TASK DIRECTIONS:
Character for character, reproduce every entry below.
───── RECORDS PROVIDED
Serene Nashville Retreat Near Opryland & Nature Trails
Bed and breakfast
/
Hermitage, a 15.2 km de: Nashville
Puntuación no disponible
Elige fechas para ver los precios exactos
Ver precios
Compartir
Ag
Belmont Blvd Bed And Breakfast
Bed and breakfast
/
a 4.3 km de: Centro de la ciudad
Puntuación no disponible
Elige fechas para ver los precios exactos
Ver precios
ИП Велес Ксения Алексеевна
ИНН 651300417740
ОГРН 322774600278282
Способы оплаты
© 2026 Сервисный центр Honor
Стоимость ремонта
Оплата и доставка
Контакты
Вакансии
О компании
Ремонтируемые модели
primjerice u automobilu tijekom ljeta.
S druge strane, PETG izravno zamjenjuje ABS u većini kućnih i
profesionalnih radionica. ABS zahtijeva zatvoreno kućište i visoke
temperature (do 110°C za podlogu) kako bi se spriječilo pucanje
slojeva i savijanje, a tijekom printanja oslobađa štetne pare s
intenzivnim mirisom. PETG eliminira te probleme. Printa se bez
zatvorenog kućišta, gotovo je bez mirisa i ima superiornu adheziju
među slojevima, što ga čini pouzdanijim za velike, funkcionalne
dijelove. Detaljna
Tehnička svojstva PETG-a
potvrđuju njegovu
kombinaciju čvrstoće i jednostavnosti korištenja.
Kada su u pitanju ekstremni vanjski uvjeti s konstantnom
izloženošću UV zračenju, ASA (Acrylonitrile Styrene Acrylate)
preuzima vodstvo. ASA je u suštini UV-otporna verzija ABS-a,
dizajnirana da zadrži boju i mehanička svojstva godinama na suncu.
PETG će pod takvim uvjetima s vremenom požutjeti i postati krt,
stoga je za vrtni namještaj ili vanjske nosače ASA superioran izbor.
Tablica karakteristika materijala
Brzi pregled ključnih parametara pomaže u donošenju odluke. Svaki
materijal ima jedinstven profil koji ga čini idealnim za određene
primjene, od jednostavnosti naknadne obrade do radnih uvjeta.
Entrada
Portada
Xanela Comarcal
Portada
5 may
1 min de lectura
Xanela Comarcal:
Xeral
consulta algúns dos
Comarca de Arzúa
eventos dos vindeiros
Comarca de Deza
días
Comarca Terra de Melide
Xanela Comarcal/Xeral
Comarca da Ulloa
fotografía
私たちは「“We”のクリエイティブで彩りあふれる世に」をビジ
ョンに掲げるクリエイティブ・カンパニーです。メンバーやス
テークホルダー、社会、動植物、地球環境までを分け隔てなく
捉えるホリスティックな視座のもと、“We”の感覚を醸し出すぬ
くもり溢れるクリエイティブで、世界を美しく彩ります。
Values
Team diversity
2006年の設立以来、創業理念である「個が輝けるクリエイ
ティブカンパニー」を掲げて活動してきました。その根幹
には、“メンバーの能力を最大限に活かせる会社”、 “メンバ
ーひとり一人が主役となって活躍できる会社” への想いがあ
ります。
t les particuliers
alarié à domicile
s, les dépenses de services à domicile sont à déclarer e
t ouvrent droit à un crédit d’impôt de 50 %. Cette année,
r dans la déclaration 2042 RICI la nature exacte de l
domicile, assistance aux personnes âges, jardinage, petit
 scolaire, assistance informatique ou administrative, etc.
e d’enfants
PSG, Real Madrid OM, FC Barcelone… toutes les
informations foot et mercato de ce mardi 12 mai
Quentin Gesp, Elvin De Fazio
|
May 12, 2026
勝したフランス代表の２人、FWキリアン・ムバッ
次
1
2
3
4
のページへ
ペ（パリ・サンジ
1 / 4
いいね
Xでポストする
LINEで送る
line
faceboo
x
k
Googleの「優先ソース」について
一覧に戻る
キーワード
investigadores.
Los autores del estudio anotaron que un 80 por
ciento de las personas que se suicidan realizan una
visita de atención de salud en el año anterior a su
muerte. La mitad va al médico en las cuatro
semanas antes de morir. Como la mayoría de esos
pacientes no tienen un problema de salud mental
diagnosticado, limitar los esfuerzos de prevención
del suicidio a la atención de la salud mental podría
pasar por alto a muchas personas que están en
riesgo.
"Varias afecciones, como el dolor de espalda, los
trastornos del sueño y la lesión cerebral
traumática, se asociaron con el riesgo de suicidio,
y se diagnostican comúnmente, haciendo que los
──────────
RESPONSE BOX:
Serene Nashville Retreat Near Opryland & Nature Trails
Bed and breakfast
/
Hermitage, a 15.2 km de: Nashville
Puntuación no disponible
Elige fechas para ver los precios exactos
Ver precios
Compartir
Ag
Belmont Blvd Bed And Breakfast
Bed and breakfast
/
a 4.3 km de: Centro de la ciudad
Puntuación no disponible
Elige fechas para ver los precios exactos
Ver precios
ИП Велес Ксения Алексеевна
ИНН 651300417740
ОГРН 322774600278282
Способы оплаты
© 2026 Сервисный центр Honor
Стоимость ремонта
Оплата и доставка
Контакты
Вакансии
О компании
Ремонтируемые модели
primjerice u automobilu tijekom ljeta.
S druge strane, PETG izravno zamjenjuje ABS u većini kućnih i
profesionalnih radionica. ABS zahtijeva zatvoreno kućište i visoke
temperature (do 110°C za podlogu) kako bi se spriječilo pucanje
slojeva i savijanje, a tijekom printanja oslobađa štetne pare s
intenzivnim mirisom. PETG eliminira te probleme. Printa se bez
zatvorenog kućišta, gotovo je bez mirisa i ima superiornu adheziju
među slojevima, što ga čini pouzdanijim za velike, funkcionalne
dijelove. Detaljna
Tehnička svojstva PETG-a
potvrđuju njegovu
kombinaciju čvrstoće i jednostavnosti korištenja.
Kada su u pitanju ekstremni vanjski uvjeti s konstantnom
izloženošću UV zračenju, ASA (Acrylonitrile Styrene Acrylate)
preuzima vodstvo. ASA je u suštini UV-otporna verzija ABS-a,
dizajnirana da zadrži boju i mehanička svojstva godinama na suncu.
PETG će pod takvim uvjetima s vremenom požutjeti i postati krt,
stoga je za vrtni namještaj ili vanjske nosače ASA superioran izbor.
Tablica karakteristika materijala
Brzi pregled ključnih parametara pomaže u donošenju odluke. Svaki
materijal ima jedinstven profil koji ga čini idealnim za određene
primjene, od jednostavnosti naknadne obrade do radnih uvjeta.
Entrada
Portada
Xanela Comarcal
Portada
5 may
1 min de lectura
Xanela Comarcal:
Xeral
consulta algúns dos
Comarca de Arzúa
eventos dos vindeiros
Comarca de Deza
días
Comarca Terra de Melide
Xanela Comarcal/Xeral
Comarca da Ulloa
fotografía
私たちは「“We”のクリエイティブで彩りあふれる世に」をビジ
ョンに掲げるクリエイティブ・カンパニーです。メンバーやス
テークホルダー、社会、動植物、地球環境までを分け隔てなく
捉えるホリスティックな視座のもと、“We”の感覚を醸し出すぬ
くもり溢れるクリエイティブで、世界を美しく彩ります。
Values
Team diversity
2006年の設立以来、創業理念である「個が輝けるクリエイ
ティブカンパニー」を掲げて活動してきました。その根幹
には、“メンバーの能力を最大限に活かせる会社”、 “メンバ
ーひとり一人が主役となって活躍できる会社” への想いがあ
ります。
t les particuliers
alarié à domicile
s, les dépenses de services à domicile sont à déclarer e
t ouvrent droit à un crédit d’impôt de 50 %. Cette année,
r dans la déclaration 2042 RICI la nature exacte de l
domicile, assistance aux personnes âges, jardinage, petit
 scolaire, assistance informatique ou administrative, etc.
e d’enfants
PSG, Real Madrid OM, FC Barcelone… toutes les
informations foot et mercato de ce mardi 12 mai
Quentin Gesp, Elvin De Fazio
|
May 12, 2026
勝したフランス代表の２人、FWキリアン・ムバッ
次
1
2
3
4
のページへ
ペ（パリ・サンジ
1 / 4
いいね
Xでポストする
LINEで送る
line
faceboo
x
k
Googleの「優先ソース」について
一覧に戻る
キーワード
investigadores.
Los autores del estudio anotaron que un 80 por
ciento de las personas que se suicidan realizan una
visita de atención de salud en el año anterior a su
muerte. La mitad va al médico en las cuatro
semanas antes de morir. Como la mayoría de esos
pacientes no tienen un problema de salud mental
diagnosticado, limitar los esfuerzos de prevención
del suicidio a la atención de la salud mental podría
pasar por alto a muchas personas que están en
riesgo.
"Varias afecciones, como el dolor de espalda, los
trastornos del sueño y la lesión cerebral
traumática, se asociaron con el riesgo de suicidio,
y se diagnostican comúnmente, haciendo que los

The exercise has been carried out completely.